Flow cytometry, quantitative PCR, and immunohistochemistry were used to define the mRNA and protein abundance of CD36 in myelin-containing phagocytes. The impact of CD36 and nuclear factor erythroid 2-related factor 2 (NRF2) on the phagocytic and inflammatory features of macrophages and microglia was assessed using a pharmacological CD36 inhibitor (sulfo-N-succinimidyl oleate) and Nrf2 bone marrow-derived macrophages. Finally, the experimental autoimmune encephalomyelitis (EAE) model was used to establish the impact of CD36 inhibition on neuroinflammation and myelin phagocytosis in vivo.
Here, we show that the fatty acid translocase CD36 is required for the uptake of myelin debris by macrophages and microglia, and that myelin internalization increased CD36 expression through NRF2. Pharmacological inhibition of CD36 promoted the inflammatory properties of myelin-containing macrophages and microglia in vitro, which was paralleled by a reduced activity of the anti-inflammatory lipid-sensing liver X receptors and peroxisome proliferator-activated receptors. By using the EAE model, we provide evidence that CD36 is essential for myelin debris clearance in vivo. Importantly, CD36 inhibition markedly increased the neuroinflammatory burden and disease severity in the EAE model.
Altogether, we show for the first time that CD36 is crucial for clearing myelin debris and suppressing neuroinflammation in demyelinating disorders such as MS.
泡沫状巨噬细胞和含有细胞内髓鞘残余物的小胶质细胞的存在是神经退行性疾病(如多发性硬化症(MS))的病理标志。尽管髓鞘内化对中枢神经系统修复和神经炎症都有重要影响,但参与髓鞘清除的受体及其对吞噬细胞表型和病变进展的影响仍有待阐明。

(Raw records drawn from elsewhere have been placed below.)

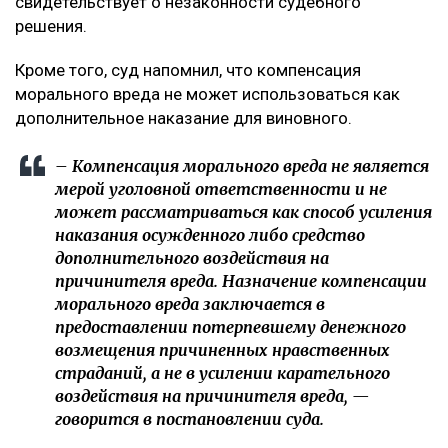
свидетельствует о незаконности судебного
решения.
Кроме того, суд напомнил, что компенсация
морального вреда не может использоваться как
дополнительное наказание для виновного.
– Компенсация морального вреда не является
мерой уголовной ответственности и не
может рассматриваться как способ усиления
наказания осужденного либо средство
дополнительного воздействия на
причинителя вреда. Назначение компенсации
морального вреда заключается в
предоставлении потерпевшему денежного
возмещения причиненных нравственных
страданий, а не в усилении карательного
воздействия на причинителя вреда, —
говорится в постановлении суда.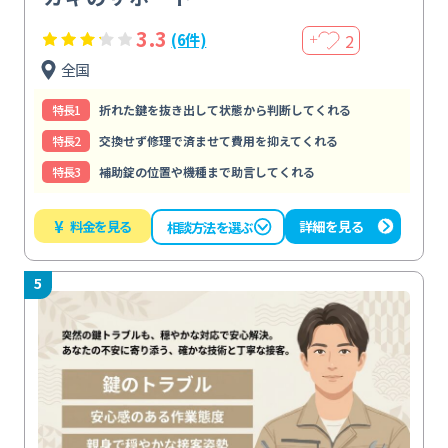
3.3
2
(6件)
＋
全国
特⻑1
折れた鍵を抜き出して状態から判断してくれる
特⻑2
交換せず修理で済ませて費用を抑えてくれる
特⻑3
補助錠の位置や機種まで助言してくれる
¥
料金を見る
詳細を見る
相談方法を選ぶ
5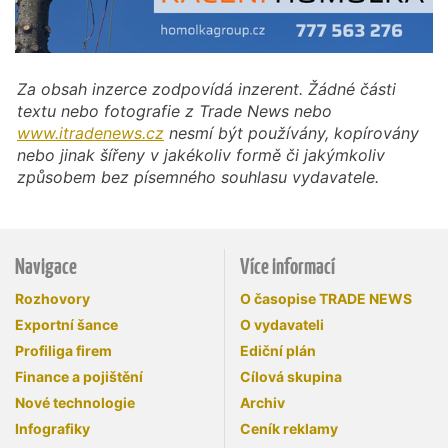
Za obsah inzerce zodpovídá inzerent. Žádné části
textu nebo fotografie z Trade News nebo
www.itradenews.cz
nesmí být používány, kopírovány
nebo jinak šířeny v jakékoliv formě či jakýmkoliv
způsobem bez písemného souhlasu vydavatele.
Navigace
Více informací
Rozhovory
O časopise TRADE NEWS
Exportní šance
O vydavateli
Profiliga firem
Ediční plán
Finance a pojištění
Cílová skupina
Nové technologie
Archiv
Infografiky
Ceník reklamy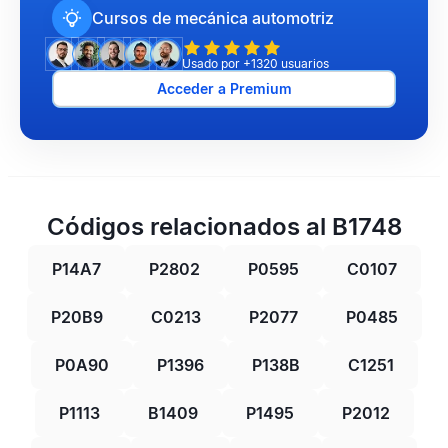
Cursos de mecánica automotriz
Usado por +1320 usuarios
Acceder a Premium
Códigos relacionados al B1748
P14A7
P2802
P0595
C0107
P20B9
C0213
P2077
P0485
P0A90
P1396
P138B
C1251
P1113
B1409
P1495
P2012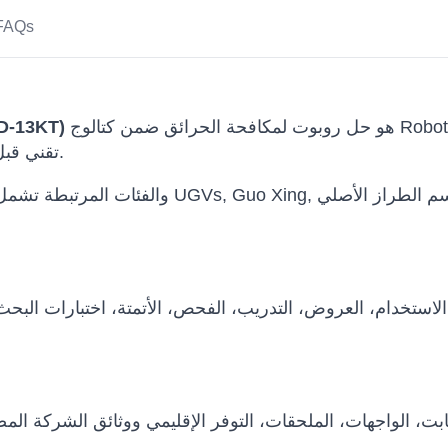
FAQs
هو حل روبوت لمكافحة الحرائق ضمن كتالوج Robots International للجهات التي تحتاج إلى تقييم
Guo Xing روبوت مكا
تقني قبل الشراء أو البحث أو العروض أو النشر التجاري.
استخدام، العروض، التدريب، الفحص، الأتمتة، اختبارات البح
 الثابت، الواجهات، الملحقات، التوفر الإقليمي ووثائق الشركة 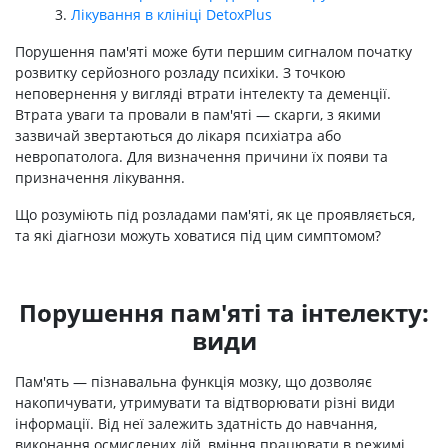
Лікування в клініці DetoxPlus
Порушення пам'яті може бути першим сигналом початку
розвитку серйозного розладу психіки. З точкою
неповернення у вигляді втрати інтелекту та деменції.
Втрата уваги та провали в пам'яті — скарги, з якими
зазвичай звертаються до лікаря психіатра або
невропатолога. Для визначення причини їх появи та
призначення лікування.
Що розуміють під розладами пам'яті, як це проявляється,
та які діагнози можуть ховатися під цим симптомом?
Порушення пам'яті та інтелекту:
види
Пам'ять — пізнавальна функція мозку, що дозволяє
накопичувати, утримувати та відтворювати різні види
інформації. Від неї залежить здатність до навчання,
виконання осмислених дій, вміння працювати в режимі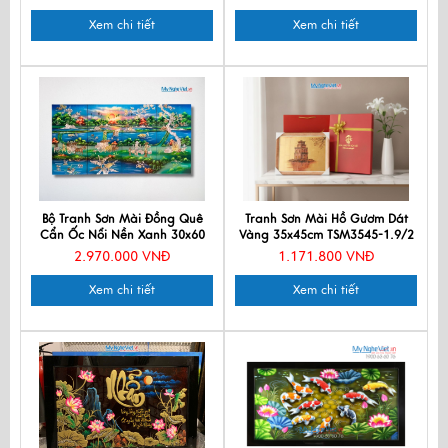
Xem chi tiết
Xem chi tiết
Bộ Tranh Sơn Mài Đồng Quê
Tranh Sơn Mài Hồ Gươm Dát
Cẩn Ốc Nổi Nền Xanh 30x60
Vàng 35x45cm TSM3545-1.9/2
TSM36ĐQ
2.970.000 VNĐ
1.171.800 VNĐ
Xem chi tiết
Xem chi tiết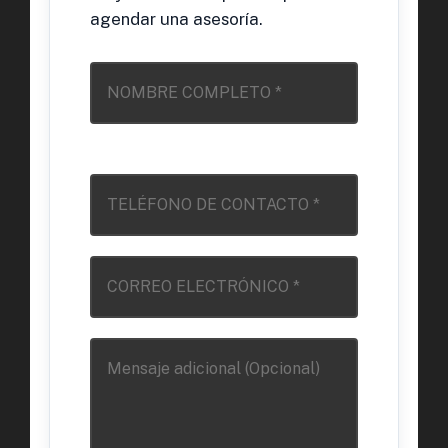
agendar una asesoría.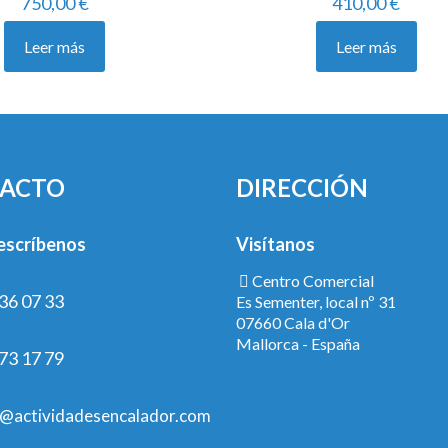
750,00
€
410,00
€
Leer más
Leer más
ACTO
DIRECCIÓN
escríbenos
Visítanos
Centro Comercial
36 07 33
Es Sementer, local nº 31
07660 Cala d'Or
Mallorca - España
73 17 79
@actividadesencalador.com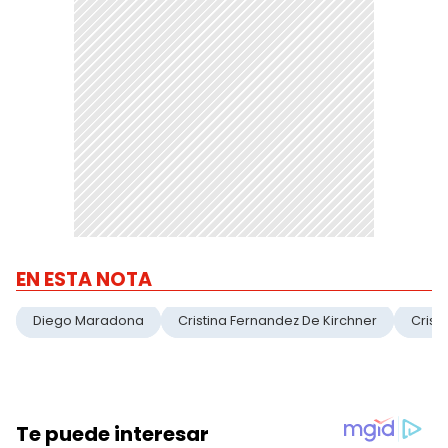
EN ESTA NOTA
Diego Maradona
Cristina Fernandez De Kirchner
Crist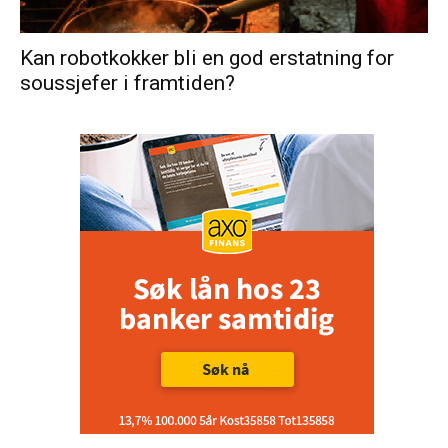
Kan robotkokker bli en god erstatning for
soussjefer i framtiden?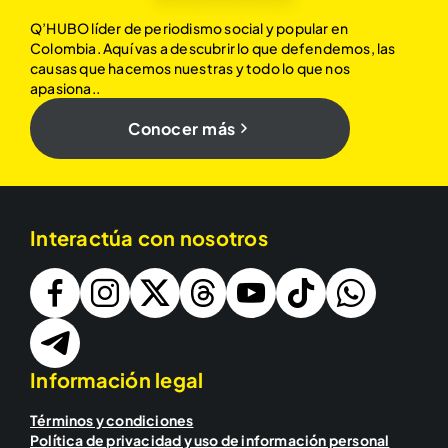
Q’HUBO líder de periodismo social y popular en
Colombia. Aquí vas a descubrir lo que defendemos, las
causas que hacemos nuestras y todo lo que nos
apasiona..
Conocer más
Interactúa con nosotros
Información legal
Términos y condiciones
Política de privacidad y uso de información personal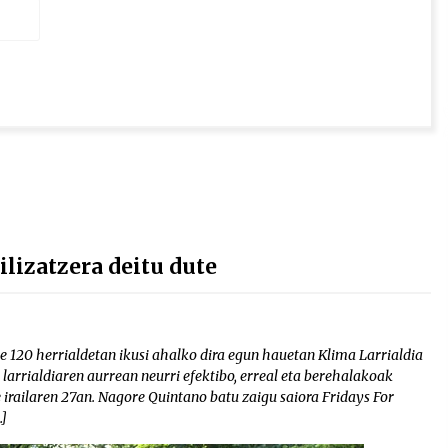
lizatzera deitu dute
e 120 herrialdetan ikusi ahalko dira egun hauetan Klima Larrialdia
larrialdiaren aurrean neurri efektibo, erreal eta berehalakoak
 irailaren 27an. Nagore Quintano batu zaigu saiora Fridays For
…]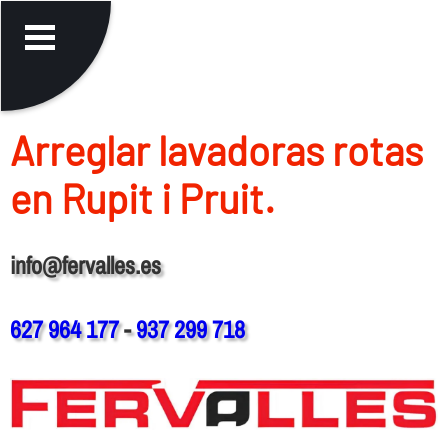
Arreglar lavadoras rotas
en Rupit i Pruit.
info@fervalles.es
627 964 177
-
937 299 718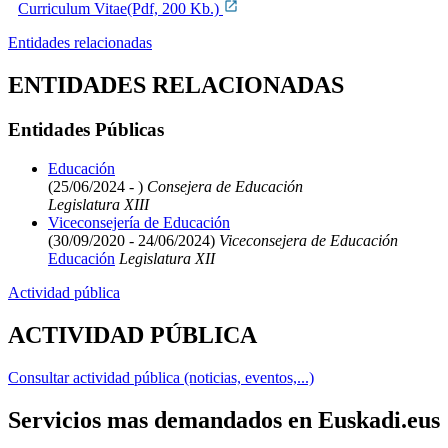
Curriculum Vitae(Pdf, 200 Kb.)
Entidades relacionadas
ENTIDADES RELACIONADAS
Entidades Públicas
Educación
(25/06/2024 - )
Consejera de Educación
Legislatura XIII
Viceconsejería de Educación
(30/09/2020 - 24/06/2024)
Viceconsejera de Educación
Educación
Legislatura XII
Actividad pública
ACTIVIDAD PÚBLICA
Consultar actividad pública (noticias, eventos,...)
Servicios mas demandados en Euskadi.eus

使用流式细胞术、定量 PCR 和免疫组织化学技术来定义含髓鞘吞噬细胞中 CD36 的 mRNA 和蛋白丰度。使用 CD36 药理学抑制剂(琥珀酰亚胺辛酸盐)和核因子红细胞 2 相关因子 2(NRF2)骨髓衍生巨噬细胞来评估 CD36 和 NRF2 对巨噬细胞和小胶质细胞吞噬和炎症特征的影响。最后,使用实验性自身免疫性脑脊髓炎(EAE)模型来确定 CD36 抑制对体内神经炎症和髓鞘吞噬的影响。
在这里,我们表明脂肪酸转运蛋白 CD36 是巨噬细胞和小胶质细胞摄取髓鞘碎片所必需的,髓鞘内化通过 NRF2 增加了 CD36 的表达。CD36 的药理学抑制促进了体外含髓鞘巨噬细胞和小胶质细胞的炎症特性,这与抗炎脂质感应肝 X 受体和过氧化物酶体增殖物激活受体的活性降低相平行。通过使用 EAE 模型,我们提供了证据表明 CD36 是体内清除髓鞘碎片所必需的。重要的是,CD36 抑制在 EAE 模型中显著增加了神经炎症负担和疾病严重程度。
总之,我们首次表明 CD36 对于清除脱髓鞘疾病(如 MS)中的髓鞘碎片和抑制神经炎症至关重要。